# 13 Coton do Tulear in Wa. rescue



## Eva (Jun 20, 2008)

I found these little guys online and had to share their story..all males between 2-4 years of age and puppy mill surivors found in horrible condition. They are being fostered in the Eastern and Western areas of Wa. state and the rescue would like them to go to homes with dogs of the similar breed so that they have a buddy to learn from and they are asking for adopters with no kids under the ages of 12 years (bummer for me) 
Here's a link to their page 
http://www.furbabyrescue.com/Coton.html


----------



## Jill in Mich (Feb 24, 2008)

I saw these guys the other day. Don't they look sad? Eva, I bet if you called and explained your experience with fostering, your daughter caring for the foster kittens, etc. they might make an exception for you. Can't hurt to try!


----------



## Eva (Jun 20, 2008)

I thought about it but I'm not sure if my little guy (Aiden) would do well with a really submissive dog..he's a rough and tumble kind of a boy, is loud at times and moves really quickly while playing...not the best thing when you're trying to get a dog adjusted to a new home after being in a cage for years. 
My fosters have done fine with him because he obeys the rules that I set for him and they are only here a short while. 
It's still a lot of work to stay on top of Aiden's behavior and make sure that he doesn't push them too far or play too rough.
He's a good boy, he just has some issues that can make fostering a challenge at times. :wink:
Puppy mill dogs tend to need more time and energy and a longer adjustment period...I don't know if I'm up for that kind of work right now..between court stuff, counceling and emotional support for everyone, the new school year starting soon and a new job I have a lot on my plate..a high needs dog might get lost in the shuffle..


----------



## Jill in Mich (Feb 24, 2008)

You're right. That's probably not fair to Aiden or a high need puppy mill dog (to say nothing of you!).


----------



## Mraymo (Oct 30, 2007)

That's so sad. Glad they were rescued. I was surprised to see a black Coton. I thought Coton's were white with some dark markings on their ears.


----------



## Missy (Nov 6, 2006)

I am glad they are rescued. I didn't know there were black Coton's.... Ernie sure is cute. I would take him and seabiscuit.


----------



## Scooter's Family (May 23, 2008)

So terribly sad, but the dogs seem to be doing so well in rescue. I keep telling DH I want a big farm so we can take all the rescue dogs!


----------



## marjrc (Jan 13, 2007)

You and me both, Ann!! I was just at a shelter today and there were so many Bichon types, it was sad. They are so popular and not enough people think twice about getting them in pet stores so the mills keep working at churning them out! :frusty: 

These Cotons are adorable and it's inspiring to read how well some of them have been adapting.


----------



## casperkeep (May 16, 2007)

wow...just read through all them and it breaks my heart to see those sad faces...hope they find homes soon.


----------



## pjewel (Apr 11, 2007)

Gee thanks Eva.
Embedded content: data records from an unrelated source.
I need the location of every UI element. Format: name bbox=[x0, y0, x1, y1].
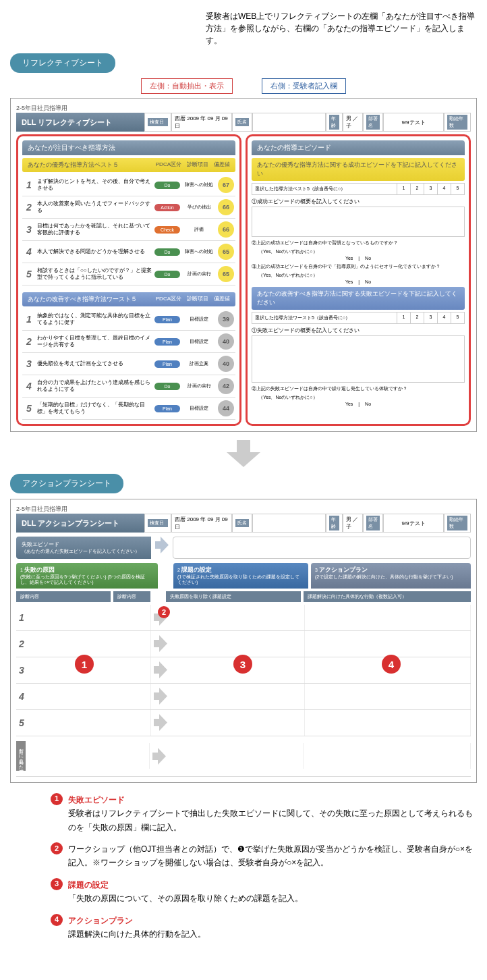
actionplan-sheet: 2-5年目社員指導用 DLL アクションプランシート 検査日 西暦 2009 年… bbox=[10, 499, 477, 783]
select-worst-row[interactable]: 選択した指導方法ワースト5（該当番号に○） 12345 bbox=[252, 312, 465, 324]
pdca-badge: Plan bbox=[154, 316, 180, 323]
table-row: 1 bbox=[16, 605, 471, 631]
legend-item: 1 失敗エピソード受験者はリフレクティブシートで抽出した失敗エピソードに関して、… bbox=[51, 793, 477, 834]
ap-col3-header: 3 アクションプラン (2で設定した課題の解決に向けた、具体的な行動を挙げて下さ… bbox=[311, 563, 471, 589]
pdca-badge: Action bbox=[154, 204, 180, 211]
marker-1: 1 bbox=[75, 655, 94, 674]
ap-episode-input[interactable] bbox=[173, 537, 471, 559]
select-best-row[interactable]: 選択した指導方法ベスト5（該当番号に○） 12345 bbox=[252, 183, 465, 195]
pdca-badge: Plan bbox=[154, 338, 180, 346]
right-arrow-icon bbox=[154, 688, 167, 705]
marker-4: 4 bbox=[382, 655, 401, 674]
list-item: 5 「短期的な目標」だけでなく、「長期的な目標」を考えてもらう Plan 目標設… bbox=[22, 398, 235, 420]
ap-episode-label: 失敗エピソード （あなたの選んだ失敗エピソードを記入してください） bbox=[16, 537, 151, 559]
pdca-badge: Plan bbox=[154, 360, 180, 368]
legend-marker: 2 bbox=[51, 842, 63, 854]
list-item: 2 本人の改善案を聞いたうえでフィードバックする Action 学びの抽出 66 bbox=[22, 196, 235, 219]
right-arrow-icon bbox=[154, 635, 167, 652]
ap-col1-header: 1 失敗の原因 (失敗に至った原因を5つ挙げてください) (5つの原因を検証し、… bbox=[16, 563, 158, 589]
left-panel: あなたが注目すべき指導方法 あなたの優秀な指導方法ベスト５ PDCA区分診断項目… bbox=[16, 134, 241, 426]
meta-row: 検査日 西暦 2009 年 09 月 09 日 氏名 年齢 男 ／ 子 部署名 … bbox=[144, 113, 471, 132]
score-badge: 44 bbox=[218, 400, 234, 416]
list-item: 4 本人で解決できる問題かどうかを理解させる Do 障害への対処 65 bbox=[22, 241, 235, 263]
right-arrow-icon bbox=[155, 537, 169, 553]
right-arrow-icon bbox=[154, 714, 167, 731]
list-item: 1 まず解決のヒントを与え、その後、自分で考えさせる Do 障害への対処 67 bbox=[22, 174, 235, 196]
legend-marker: 3 bbox=[51, 878, 63, 890]
legend-marker: 4 bbox=[51, 914, 63, 926]
score-badge: 42 bbox=[218, 378, 234, 394]
down-arrow-icon bbox=[10, 440, 477, 468]
legend: 1 失敗エピソード受験者はリフレクティブシートで抽出した失敗エピソードに関して、… bbox=[51, 793, 477, 942]
ap-title: DLL アクションプランシート bbox=[22, 518, 119, 528]
table-row: 4 bbox=[16, 684, 471, 710]
list-item: 3 優先順位を考えて計画を立てさせる Plan 計画立案 40 bbox=[22, 353, 235, 375]
score-badge: 65 bbox=[218, 244, 234, 260]
pdca-badge: Do bbox=[154, 271, 180, 278]
score-badge: 65 bbox=[218, 266, 234, 282]
score-badge: 66 bbox=[218, 199, 234, 215]
sheet-title: DLL リフレクティブシート bbox=[22, 117, 112, 128]
success-episode-input[interactable] bbox=[252, 207, 465, 237]
new-cause-label: 新たに発見した原因 bbox=[16, 741, 26, 771]
callout-right: 右側：受験者記入欄 bbox=[262, 78, 346, 94]
score-badge: 40 bbox=[218, 356, 234, 372]
score-badge: 39 bbox=[218, 311, 234, 327]
pdca-badge: Do bbox=[154, 383, 180, 390]
best5-header: あなたの優秀な指導方法ベスト５ PDCA区分診断項目偏差値 bbox=[22, 158, 235, 172]
score-badge: 67 bbox=[218, 177, 234, 193]
right-arrow-icon bbox=[154, 661, 167, 678]
list-item: 2 わかりやすく目標を整理して、最終目標のイメージを共有する Plan 目標設定… bbox=[22, 331, 235, 353]
tab-actionplan: アクションプランシート bbox=[10, 474, 123, 493]
ap-col2-header: 2 課題の設定 (1で検証された失敗原因を取り除くための課題を設定してください) bbox=[173, 563, 308, 589]
intro-text: 受験者はWEB上でリフレクティブシートの左欄「あなたが注目すべき指導方法」を参照… bbox=[206, 10, 477, 47]
pdca-badge: Do bbox=[154, 248, 180, 256]
list-item: 5 相談するときは「○○したいのですが？」と提案型で持ってくるように指示している… bbox=[22, 263, 235, 285]
right-best-header: あなたの優秀な指導方法に関する成功エピソードを下記に記入してください bbox=[252, 158, 465, 181]
pdca-badge: Plan bbox=[154, 405, 180, 412]
legend-item: 2 ワークショップ（他OJT担当者との対話）で、❶で挙げた失敗原因が妥当かどうか… bbox=[51, 842, 477, 870]
tab-reflective: リフレクティブシート bbox=[10, 53, 115, 73]
score-badge: 66 bbox=[218, 221, 234, 238]
yn-best-3[interactable]: Yes | No bbox=[252, 279, 465, 284]
right-arrow-icon bbox=[152, 748, 166, 765]
list-item: 3 目標は何であったかを確認し、それに基づいて客観的に評価する Check 評価… bbox=[22, 219, 235, 241]
legend-marker: 1 bbox=[51, 793, 63, 805]
right-header: あなたの指導エピソード bbox=[252, 140, 465, 155]
yn-worst-2[interactable]: Yes | No bbox=[252, 402, 465, 406]
pdca-badge: Check bbox=[154, 226, 180, 234]
pdca-badge: Do bbox=[154, 182, 180, 189]
right-worst-header: あなたの改善すべき指導方法に関する失敗エピソードを下記に記入してください bbox=[252, 287, 465, 310]
table-row: 2 bbox=[16, 631, 471, 657]
legend-item: 4 アクションプラン課題解決に向けた具体的行動を記入。 bbox=[51, 914, 477, 942]
left-header: あなたが注目すべき指導方法 bbox=[22, 140, 235, 155]
yn-best-2[interactable]: Yes | No bbox=[252, 256, 465, 261]
right-panel: あなたの指導エピソード あなたの優秀な指導方法に関する成功エピソードを下記に記入… bbox=[246, 134, 471, 426]
table-row: 5 bbox=[16, 710, 471, 736]
worst5-header: あなたの改善すべき指導方法ワースト５ PDCA区分診断項目偏差値 bbox=[22, 292, 235, 306]
sheet-pretitle: 2-5年目社員指導用 bbox=[16, 104, 471, 113]
legend-item: 3 課題の設定「失敗の原因について、その原因を取り除くための課題を記入。 bbox=[51, 878, 477, 906]
failure-episode-input[interactable] bbox=[252, 335, 465, 383]
ap-pretitle: 2-5年目社員指導用 bbox=[16, 505, 471, 514]
reflective-sheet: 2-5年目社員指導用 DLL リフレクティブシート 検査日 西暦 2009 年 … bbox=[10, 98, 477, 432]
ap-meta-row: 検査日 西暦 2009 年 09 月 09 日 氏名 年齢 男 ／ 子 部署名 … bbox=[144, 514, 471, 533]
marker-3: 3 bbox=[233, 655, 252, 674]
callout-left: 左側：自動抽出・表示 bbox=[141, 78, 233, 94]
marker-2: 2 bbox=[158, 606, 170, 618]
list-item: 4 自分の力で成果を上げたという達成感を感じられるようにする Do 計画の実行 … bbox=[22, 375, 235, 398]
list-item: 1 抽象的ではなく、測定可能な具体的な目標を立てるように促す Plan 目標設定… bbox=[22, 308, 235, 331]
score-badge: 40 bbox=[218, 333, 234, 350]
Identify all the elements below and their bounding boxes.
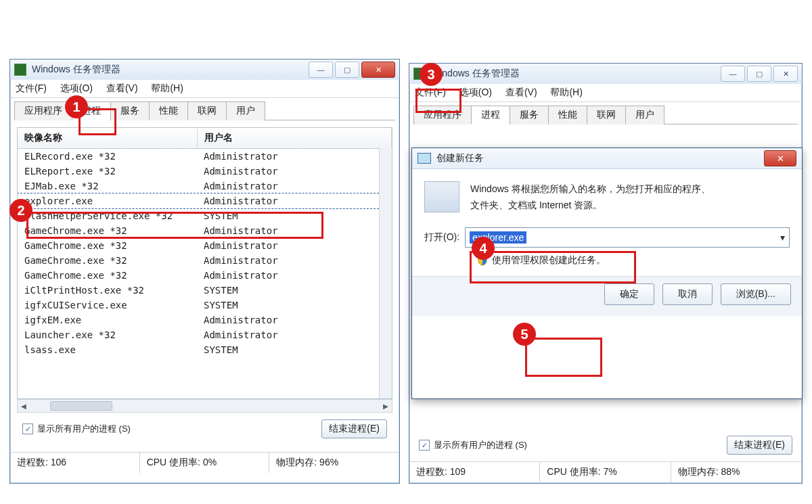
dialog-close-button[interactable]: ✕	[764, 150, 796, 166]
menubar-left: 文件(F) 选项(O) 查看(V) 帮助(H)	[10, 80, 399, 98]
menu-help[interactable]: 帮助(H)	[550, 87, 582, 97]
col-user[interactable]: 用户名	[198, 128, 392, 148]
scrollbar-horizontal[interactable]: ◄ ►	[17, 399, 392, 413]
table-row[interactable]: iCltPrintHost.exe *32SYSTEM	[18, 283, 392, 298]
cell-user: Administrator	[197, 269, 285, 281]
table-row[interactable]: igfxEM.exeAdministrator	[18, 313, 392, 327]
task-manager-window-left: Windows 任务管理器 — ▢ ✕ 文件(F) 选项(O) 查看(V) 帮助…	[9, 59, 400, 484]
cell-image-name: GameChrome.exe *32	[18, 239, 197, 252]
cell-image-name: igfxEM.exe	[18, 314, 197, 326]
app-icon	[14, 64, 26, 76]
dialog-desc-line2: 文件夹、文档或 Internet 资源。	[470, 198, 710, 214]
menu-options[interactable]: 选项(O)	[60, 83, 93, 93]
tab-performance[interactable]: 性能	[149, 101, 188, 120]
content-left: 映像名称 用户名 ELRecord.exe *32AdministratorEL…	[10, 120, 399, 452]
table-row[interactable]: EJMab.exe *32Administrator	[18, 179, 392, 193]
status-mem: 物理内存: 96%	[269, 453, 399, 473]
tab-services[interactable]: 服务	[110, 101, 150, 120]
bottom-bar-right: ✓ 显示所有用户的进程 (S) 结束进程(E)	[409, 429, 802, 461]
close-button[interactable]: ✕	[361, 62, 395, 78]
cancel-button[interactable]: 取消	[662, 283, 713, 305]
menu-view[interactable]: 查看(V)	[106, 83, 138, 93]
dialog-titlebar[interactable]: 创建新任务 ✕	[412, 148, 802, 169]
cell-image-name: lsass.exe	[18, 344, 197, 356]
tab-users[interactable]: 用户	[226, 101, 265, 120]
table-row[interactable]: Launcher.exe *32Administrator	[18, 327, 392, 342]
table-row[interactable]: ELReport.exe *32Administrator	[18, 164, 392, 179]
cell-image-name: GameChrome.exe *32	[18, 225, 197, 237]
table-row[interactable]: GameChrome.exe *32Administrator	[18, 238, 392, 253]
menu-view[interactable]: 查看(V)	[505, 87, 537, 97]
table-row[interactable]: ELRecord.exe *32Administrator	[18, 149, 392, 164]
table-row[interactable]: igfxCUIService.exeSYSTEM	[18, 298, 392, 313]
menu-help[interactable]: 帮助(H)	[151, 83, 183, 93]
table-row[interactable]: GameChrome.exe *32Administrator	[18, 223, 392, 238]
tab-services[interactable]: 服务	[510, 106, 549, 124]
tab-networking[interactable]: 联网	[587, 106, 626, 124]
maximize-button[interactable]: ▢	[335, 62, 359, 78]
tab-networking[interactable]: 联网	[187, 101, 227, 120]
list-header: 映像名称 用户名	[18, 128, 392, 149]
tab-apps[interactable]: 应用程序	[413, 106, 472, 124]
cell-user: Administrator	[197, 239, 285, 252]
status-cpu: CPU 使用率: 0%	[140, 453, 270, 473]
table-row[interactable]: explorer.exeAdministrator	[18, 193, 392, 208]
minimize-button[interactable]: —	[309, 62, 333, 78]
col-image-name[interactable]: 映像名称	[18, 128, 198, 148]
menu-file[interactable]: 文件(F)	[16, 83, 47, 93]
cell-user: SYSTEM	[197, 284, 245, 296]
tab-processes[interactable]: 进程	[471, 106, 510, 124]
dialog-title: 创建新任务	[436, 152, 484, 164]
window-title: Windows 任务管理器	[32, 64, 120, 76]
browse-button[interactable]: 浏览(B)...	[721, 283, 791, 305]
scrollbar-vertical[interactable]	[379, 148, 392, 398]
cell-user: SYSTEM	[197, 299, 245, 311]
titlebar-right[interactable]: Windows 任务管理器 — ▢ ✕	[409, 64, 802, 84]
cell-image-name: iCltPrintHost.exe *32	[18, 284, 197, 296]
scroll-right-icon[interactable]: ►	[380, 401, 392, 411]
run-icon	[418, 153, 431, 164]
table-row[interactable]: FlashHelperService.exe *32SYSTEM	[18, 208, 392, 223]
open-combobox[interactable]: explorer.exe ▾	[465, 227, 790, 248]
cell-image-name: igfxCUIService.exe	[18, 299, 197, 311]
status-procs: 进程数: 106	[10, 453, 140, 473]
bottom-bar-left: ✓ 显示所有用户的进程 (S) 结束进程(E)	[17, 413, 392, 445]
cell-user: Administrator	[197, 180, 285, 192]
ok-button[interactable]: 确定	[604, 283, 654, 305]
cell-user: Administrator	[197, 329, 285, 341]
chevron-down-icon[interactable]: ▾	[780, 232, 785, 243]
dialog-desc-line1: Windows 将根据您所输入的名称，为您打开相应的程序、	[470, 181, 710, 198]
tab-apps[interactable]: 应用程序	[14, 101, 72, 120]
close-button[interactable]: ✕	[773, 66, 798, 82]
table-row[interactable]: lsass.exeSYSTEM	[18, 342, 392, 357]
titlebar-left[interactable]: Windows 任务管理器 — ▢ ✕	[10, 60, 399, 80]
cell-user: Administrator	[197, 254, 285, 267]
annotation-badge-1: 1	[65, 95, 88, 118]
show-all-users-checkbox[interactable]: ✓	[22, 423, 33, 434]
show-all-users-checkbox[interactable]: ✓	[419, 440, 430, 451]
tab-performance[interactable]: 性能	[548, 106, 587, 124]
annotation-badge-3: 3	[420, 63, 443, 86]
minimize-button[interactable]: —	[721, 66, 745, 82]
table-row[interactable]: GameChrome.exe *32Administrator	[18, 253, 392, 268]
end-process-button[interactable]: 结束进程(E)	[727, 436, 792, 455]
admin-note: 使用管理权限创建此任务。	[412, 254, 802, 276]
end-process-button[interactable]: 结束进程(E)	[321, 419, 387, 438]
cell-user: Administrator	[197, 314, 285, 326]
cell-image-name: EJMab.exe *32	[18, 180, 197, 192]
cell-user: Administrator	[197, 150, 285, 162]
scroll-thumb[interactable]	[50, 401, 112, 411]
process-list[interactable]: 映像名称 用户名 ELRecord.exe *32AdministratorEL…	[17, 127, 392, 399]
cell-image-name: FlashHelperService.exe *32	[18, 210, 197, 222]
maximize-button[interactable]: ▢	[747, 66, 771, 82]
cell-image-name: ELReport.exe *32	[18, 165, 197, 177]
scroll-left-icon[interactable]: ◄	[18, 401, 30, 411]
tab-users[interactable]: 用户	[625, 106, 664, 124]
show-all-users-label: 显示所有用户的进程 (S)	[434, 439, 527, 451]
tabs-right: 应用程序 进程 服务 性能 联网 用户	[413, 105, 798, 124]
annotation-badge-5: 5	[513, 323, 536, 346]
dialog-description: Windows 将根据您所输入的名称，为您打开相应的程序、 文件夹、文档或 In…	[470, 181, 710, 214]
menu-options[interactable]: 选项(O)	[459, 87, 492, 97]
menu-file[interactable]: 文件(F)	[415, 87, 446, 97]
table-row[interactable]: GameChrome.exe *32Administrator	[18, 268, 392, 283]
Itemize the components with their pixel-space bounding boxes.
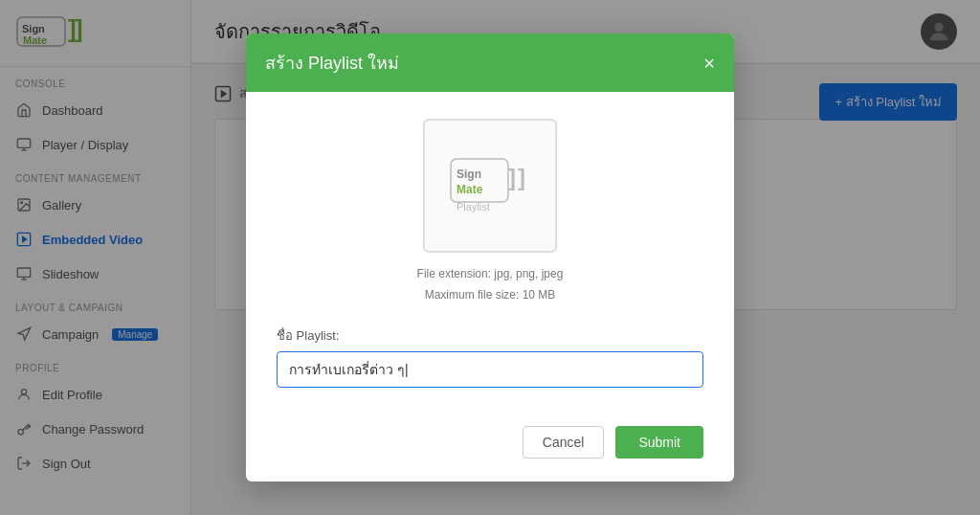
upload-area[interactable]: Sign Mate ] ] Playlist bbox=[423, 119, 557, 253]
svg-text:Mate: Mate bbox=[457, 183, 483, 196]
modal-overlay: สร้าง Playlist ใหม่ × Sign Mate ] ] Play… bbox=[0, 0, 980, 515]
svg-text:]: ] bbox=[508, 165, 516, 190]
submit-button[interactable]: Submit bbox=[615, 426, 703, 459]
upload-logo: Sign Mate ] ] Playlist bbox=[447, 155, 533, 217]
file-ext-text: File extension: jpg, png, jpeg bbox=[277, 264, 703, 285]
svg-text:Playlist: Playlist bbox=[457, 201, 490, 213]
create-playlist-modal: สร้าง Playlist ใหม่ × Sign Mate ] ] Play… bbox=[246, 34, 734, 481]
modal-header: สร้าง Playlist ใหม่ × bbox=[246, 34, 734, 92]
playlist-name-input[interactable] bbox=[277, 351, 703, 388]
svg-text:Sign: Sign bbox=[457, 168, 481, 181]
cancel-button[interactable]: Cancel bbox=[523, 426, 605, 459]
svg-text:]: ] bbox=[518, 165, 525, 190]
max-size-text: Maximum file size: 10 MB bbox=[277, 285, 703, 306]
modal-close-button[interactable]: × bbox=[703, 54, 715, 73]
file-info: File extension: jpg, png, jpeg Maximum f… bbox=[277, 264, 703, 305]
modal-body: Sign Mate ] ] Playlist File extension: j… bbox=[246, 92, 734, 410]
modal-title: สร้าง Playlist ใหม่ bbox=[265, 49, 399, 77]
modal-footer: Cancel Submit bbox=[246, 411, 734, 481]
playlist-name-label: ชื่อ Playlist: bbox=[277, 325, 703, 346]
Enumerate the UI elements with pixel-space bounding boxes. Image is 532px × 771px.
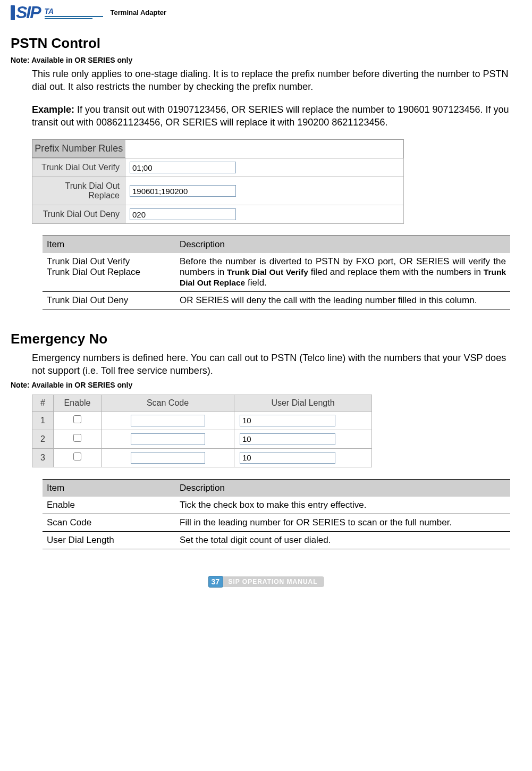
table-row: Trunk Dial Out Verify Trunk Dial Out Rep… <box>43 253 510 292</box>
desc-text-cell: Tick the check box to make this entry ef… <box>175 497 510 514</box>
table-row: 3 <box>32 448 372 467</box>
desc-header-desc: Description <box>175 236 510 254</box>
user-dial-length-input[interactable] <box>240 433 335 445</box>
scan-cell <box>102 448 234 467</box>
page-number: 37 <box>208 576 223 588</box>
desc-header-item: Item <box>43 479 175 497</box>
emergency-intro: Emergency numbers is defined here. You c… <box>32 351 521 378</box>
pstn-desc-table: Item Description Trunk Dial Out Verify T… <box>43 236 510 309</box>
prefix-rule-row: Trunk Dial Out Replace <box>32 177 404 205</box>
enable-cell <box>54 411 102 430</box>
desc-item-cell: Enable <box>43 497 175 514</box>
table-row: Enable Tick the check box to make this e… <box>43 497 510 514</box>
brand-logo: SIP TA <box>11 3 103 22</box>
scan-cell <box>102 430 234 448</box>
scan-code-input[interactable] <box>131 415 205 426</box>
example-label: Example: <box>32 104 74 115</box>
udl-cell <box>234 430 372 448</box>
trunk-deny-cell <box>125 205 404 224</box>
trunk-verify-label: Trunk Dial Out Verify <box>32 158 125 177</box>
table-row: 2 <box>32 430 372 448</box>
desc-text-cell: Fill in the leading number for OR SERIES… <box>175 514 510 531</box>
enable-cell <box>54 430 102 448</box>
desc-text-cell: Set the total digit count of user dialed… <box>175 531 510 549</box>
brand-subtext: TA <box>45 7 54 15</box>
pstn-intro: This rule only applies to one-stage dial… <box>32 68 521 94</box>
user-dial-length-input[interactable] <box>240 415 335 426</box>
enable-checkbox[interactable] <box>73 415 81 423</box>
user-dial-length-input[interactable] <box>240 452 335 464</box>
row-number: 1 <box>32 411 54 430</box>
brand-text: SIP <box>16 3 40 22</box>
col-header-num: # <box>32 395 54 411</box>
trunk-replace-cell <box>125 177 404 205</box>
page-title-pstn: PSTN Control <box>11 35 521 52</box>
page-footer: 37 SIP OPERATION MANUAL <box>11 576 521 597</box>
example-text: If you transit out with 01907123456, OR … <box>32 104 509 128</box>
logo-mark-icon <box>11 5 15 20</box>
desc-item-line: Trunk Dial Out Verify <box>47 256 171 267</box>
trunk-verify-input[interactable] <box>130 162 236 173</box>
scan-code-input[interactable] <box>131 433 205 445</box>
col-header-enable: Enable <box>54 395 102 411</box>
prefix-rules-panel: Prefix Number Rules Trunk Dial Out Verif… <box>32 139 404 224</box>
trunk-deny-label: Trunk Dial Out Deny <box>32 205 125 224</box>
desc-item-cell: User Dial Length <box>43 531 175 549</box>
col-header-udl: User Dial Length <box>234 395 372 411</box>
desc-item-cell: Trunk Dial Out Verify Trunk Dial Out Rep… <box>43 253 175 292</box>
desc-text: filed and replace them with the numbers … <box>308 267 484 277</box>
row-number: 2 <box>32 430 54 448</box>
scan-cell <box>102 411 234 430</box>
doc-header: SIP TA Terminal Adapter <box>11 0 521 28</box>
desc-text-cell: Before the number is diverted to PSTN by… <box>175 253 510 292</box>
desc-item-line: Trunk Dial Out Replace <box>47 267 171 278</box>
desc-header-desc: Description <box>175 479 510 497</box>
prefix-rules-title: Prefix Number Rules <box>32 140 125 158</box>
col-header-scan: Scan Code <box>102 395 234 411</box>
desc-text: field. <box>245 278 267 288</box>
row-number: 3 <box>32 448 54 467</box>
logo-lines-icon <box>45 16 103 19</box>
enable-cell <box>54 448 102 467</box>
trunk-deny-input[interactable] <box>130 208 236 220</box>
page-title-emergency: Emergency No <box>11 331 521 347</box>
product-line-label: Terminal Adapter <box>111 9 166 16</box>
udl-cell <box>234 411 372 430</box>
table-row: Trunk Dial Out Deny OR SERIES will deny … <box>43 292 510 309</box>
desc-text-cell: OR SERIES will deny the call with the le… <box>175 292 510 309</box>
scan-code-input[interactable] <box>131 452 205 464</box>
enable-checkbox[interactable] <box>73 452 81 460</box>
trunk-verify-cell <box>125 158 404 177</box>
table-row: Scan Code Fill in the leading number for… <box>43 514 510 531</box>
pstn-example: Example: If you transit out with 0190712… <box>32 103 521 129</box>
desc-header-item: Item <box>43 236 175 254</box>
desc-item-cell: Trunk Dial Out Deny <box>43 292 175 309</box>
table-row: 1 <box>32 411 372 430</box>
prefix-rule-row: Trunk Dial Out Deny <box>32 205 404 224</box>
emergency-grid: # Enable Scan Code User Dial Length 1 2 … <box>32 395 372 467</box>
footer-label: SIP OPERATION MANUAL <box>223 576 324 587</box>
enable-checkbox[interactable] <box>73 434 81 442</box>
emergency-desc-table: Item Description Enable Tick the check b… <box>43 479 510 549</box>
emergency-note: Note: Available in OR SERIES only <box>11 381 521 389</box>
prefix-rule-row: Trunk Dial Out Verify <box>32 158 404 177</box>
table-row: User Dial Length Set the total digit cou… <box>43 531 510 549</box>
pstn-note: Note: Available in OR SERIES only <box>11 56 521 64</box>
desc-emph: Trunk Dial Out Verify <box>227 267 308 276</box>
trunk-replace-label: Trunk Dial Out Replace <box>32 177 125 205</box>
trunk-replace-input[interactable] <box>130 185 236 197</box>
desc-item-cell: Scan Code <box>43 514 175 531</box>
udl-cell <box>234 448 372 467</box>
Just what I needed. I cried through the whole thing, but couldn't stop reading about the little ones and their plight. I wish I had the wherewithal to take them all in and make their worlds right.


----------



## RikiDaisyDixie (Apr 15, 2008)

*See the feet*

Puppy mill dogs often have splayed toes due to standing all the time on metal wired crates. It just makes me insane with anger. Some day there will no longer be these horrid places...

Thank goodness for their rescue.


----------